SUPPLIED RECORDS section start

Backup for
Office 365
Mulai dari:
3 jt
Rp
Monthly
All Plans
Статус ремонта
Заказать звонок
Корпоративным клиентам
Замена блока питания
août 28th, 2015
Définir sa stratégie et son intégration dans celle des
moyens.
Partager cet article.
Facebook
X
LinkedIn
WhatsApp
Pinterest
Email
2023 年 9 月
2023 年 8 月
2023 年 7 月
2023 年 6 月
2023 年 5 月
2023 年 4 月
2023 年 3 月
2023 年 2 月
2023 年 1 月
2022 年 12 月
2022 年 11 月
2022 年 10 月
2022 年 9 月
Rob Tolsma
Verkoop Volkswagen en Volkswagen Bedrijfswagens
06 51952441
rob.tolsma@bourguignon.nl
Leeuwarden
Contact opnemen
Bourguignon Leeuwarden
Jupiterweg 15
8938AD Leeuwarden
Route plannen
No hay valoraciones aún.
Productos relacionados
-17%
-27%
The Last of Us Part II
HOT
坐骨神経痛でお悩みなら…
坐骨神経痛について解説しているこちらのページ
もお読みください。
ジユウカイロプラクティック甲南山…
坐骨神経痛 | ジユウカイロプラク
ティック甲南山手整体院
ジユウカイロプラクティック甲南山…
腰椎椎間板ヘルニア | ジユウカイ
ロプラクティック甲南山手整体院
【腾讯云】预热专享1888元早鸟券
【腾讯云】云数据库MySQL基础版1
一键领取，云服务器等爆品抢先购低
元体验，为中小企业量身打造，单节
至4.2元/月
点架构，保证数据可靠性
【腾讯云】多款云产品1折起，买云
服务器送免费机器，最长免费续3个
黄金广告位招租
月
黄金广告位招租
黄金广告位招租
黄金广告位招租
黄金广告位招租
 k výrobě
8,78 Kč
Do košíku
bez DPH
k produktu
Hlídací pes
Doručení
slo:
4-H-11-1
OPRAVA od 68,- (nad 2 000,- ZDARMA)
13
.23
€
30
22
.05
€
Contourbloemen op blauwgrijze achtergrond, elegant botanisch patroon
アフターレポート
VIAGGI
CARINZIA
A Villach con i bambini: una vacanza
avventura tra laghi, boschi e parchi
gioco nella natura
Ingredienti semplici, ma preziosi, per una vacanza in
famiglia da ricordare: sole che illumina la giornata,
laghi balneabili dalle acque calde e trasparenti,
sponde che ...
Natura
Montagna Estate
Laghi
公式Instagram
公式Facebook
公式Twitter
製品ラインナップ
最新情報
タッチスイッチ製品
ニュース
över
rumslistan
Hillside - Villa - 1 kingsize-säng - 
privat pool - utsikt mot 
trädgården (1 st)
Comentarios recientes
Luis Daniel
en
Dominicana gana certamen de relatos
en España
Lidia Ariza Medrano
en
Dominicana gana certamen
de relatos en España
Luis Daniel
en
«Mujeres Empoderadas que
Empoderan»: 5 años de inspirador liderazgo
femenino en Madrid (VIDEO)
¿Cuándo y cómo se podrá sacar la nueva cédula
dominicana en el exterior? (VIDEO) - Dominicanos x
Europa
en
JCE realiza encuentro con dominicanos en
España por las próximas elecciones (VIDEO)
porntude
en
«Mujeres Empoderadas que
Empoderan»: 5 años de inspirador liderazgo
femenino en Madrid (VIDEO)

SUPPLIED RECORDS section end

* WORK TO COMPLETE: Above are the records; restate each one exactly.

* WRITTEN SOLUTION:
Backup for
Office 365
Mulai dari:
3 jt
Rp
Monthly
All Plans
Статус ремонта
Заказать звонок
Корпоративным клиентам
Замена блока питания
août 28th, 2015
Définir sa stratégie et son intégration dans celle des
moyens.
Partager cet article.
Facebook
X
LinkedIn
WhatsApp
Pinterest
Email
2023 年 9 月
2023 年 8 月
2023 年 7 月
2023 年 6 月
2023 年 5 月
2023 年 4 月
2023 年 3 月
2023 年 2 月
2023 年 1 月
2022 年 12 月
2022 年 11 月
2022 年 10 月
2022 年 9 月
Rob Tolsma
Verkoop Volkswagen en Volkswagen Bedrijfswagens
06 51952441
rob.tolsma@bourguignon.nl
Leeuwarden
Contact opnemen
Bourguignon Leeuwarden
Jupiterweg 15
8938AD Leeuwarden
Route plannen
No hay valoraciones aún.
Productos relacionados
-17%
-27%
The Last of Us Part II
HOT
坐骨神経痛でお悩みなら…
坐骨神経痛について解説しているこちらのページ
もお読みください。
ジユウカイロプラクティック甲南山…
坐骨神経痛 | ジユウカイロプラク
ティック甲南山手整体院
ジユウカイロプラクティック甲南山…
腰椎椎間板ヘルニア | ジユウカイ
ロプラクティック甲南山手整体院
【腾讯云】预热专享1888元早鸟券
【腾讯云】云数据库MySQL基础版1
一键领取，云服务器等爆品抢先购低
元体验，为中小企业量身打造，单节
至4.2元/月
点架构，保证数据可靠性
【腾讯云】多款云产品1折起，买云
服务器送免费机器，最长免费续3个
黄金广告位招租
月
黄金广告位招租
黄金广告位招租
黄金广告位招租
黄金广告位招租
 k výrobě
8,78 Kč
Do košíku
bez DPH
k produktu
Hlídací pes
Doručení
slo:
4-H-11-1
OPRAVA od 68,- (nad 2 000,- ZDARMA)
13
.23
€
30
22
.05
€
Contourbloemen op blauwgrijze achtergrond, elegant botanisch patroon
アフターレポート
VIAGGI
CARINZIA
A Villach con i bambini: una vacanza
avventura tra laghi, boschi e parchi
gioco nella natura
Ingredienti semplici, ma preziosi, per una vacanza in
famiglia da ricordare: sole che illumina la giornata,
laghi balneabili dalle acque calde e trasparenti,
sponde che ...
Natura
Montagna Estate
Laghi
公式Instagram
公式Facebook
公式Twitter
製品ラインナップ
最新情報
タッチスイッチ製品
ニュース
över
rumslistan
Hillside - Villa - 1 kingsize-säng - 
privat pool - utsikt mot 
trädgården (1 st)
Comentarios recientes
Luis Daniel
en
Dominicana gana certamen de relatos
en España
Lidia Ariza Medrano
en
Dominicana gana certamen
de relatos en España
Luis Daniel
en
«Mujeres Empoderadas que
Empoderan»: 5 años de inspirador liderazgo
femenino en Madrid (VIDEO)
¿Cuándo y cómo se podrá sacar la nueva cédula
dominicana en el exterior? (VIDEO) - Dominicanos x
Europa
en
JCE realiza encuentro con dominicanos en
España por las próximas elecciones (VIDEO)
porntude
en
«Mujeres Empoderadas que
Empoderan»: 5 años de inspirador liderazgo
femenino en Madrid (VIDEO)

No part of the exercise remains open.